- **ACTIVITY**:
Output all of the lines below exactly, and leave out each image.

START INPUT MATERIAL

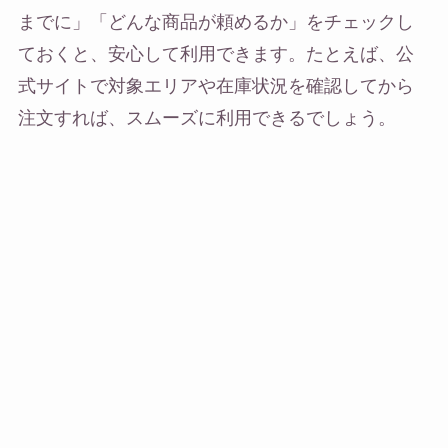
までに」「どんな商品が頼めるか」をチェックし
ておくと、安心して利用できます。たとえば、公
式サイトで対象エリアや在庫状況を確認してから
注文すれば、スムーズに利用できるでしょう。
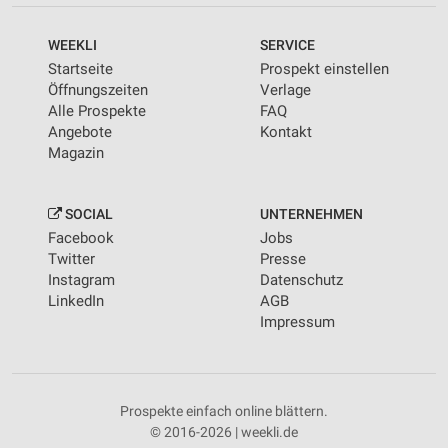
WEEKLI
SERVICE
Startseite
Prospekt einstellen
Öffnungszeiten
Verlage
Alle Prospekte
FAQ
Angebote
Kontakt
Magazin
SOCIAL
UNTERNEHMEN
Facebook
Jobs
Twitter
Presse
Instagram
Datenschutz
LinkedIn
AGB
Impressum
Prospekte einfach online blättern.
© 2016-2026 | weekli.de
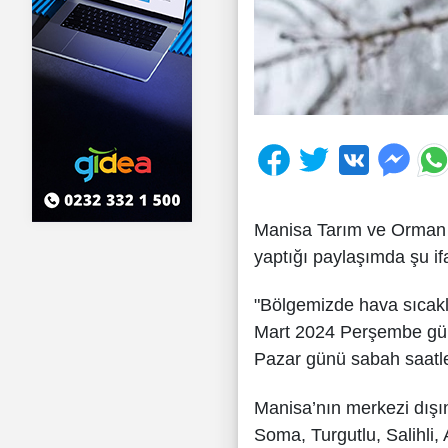
Manisa Tarım ve Orman 
yaptığı paylaşımda şu ifa
"Bölgemizde hava sıcakl
Mart 2024 Perşembe günü
Pazar günü sabah saatle
Manisa’nın merkezi dışı
Soma, Turgutlu, Salihli,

END INPUT MATERIAL

- **THE ANSWER**:
までに」「どんな商品が頼めるか」をチェックし
ておくと、安心して利用できます。たとえば、公
式サイトで対象エリアや在庫状況を確認してから
注文すれば、スムーズに利用できるでしょう。
WEEKLI
SERVICE
Startseite
Prospekt einstellen
Öffnungszeiten
Verlage
Alle Prospekte
FAQ
Angebote
Kontakt
Magazin
SOCIAL
UNTERNEHMEN
Facebook
Jobs
Twitter
Presse
Instagram
Datenschutz
LinkedIn
AGB
Impressum
Prospekte einfach online blättern.
© 2016-2026 | weekli.de
Manisa Tarım ve Orman 
yaptığı paylaşımda şu ifa
"Bölgemizde hava sıcakl
Mart 2024 Perşembe günü
Pazar günü sabah saatle
Manisa’nın merkezi dışı
Soma, Turgutlu, Salihli,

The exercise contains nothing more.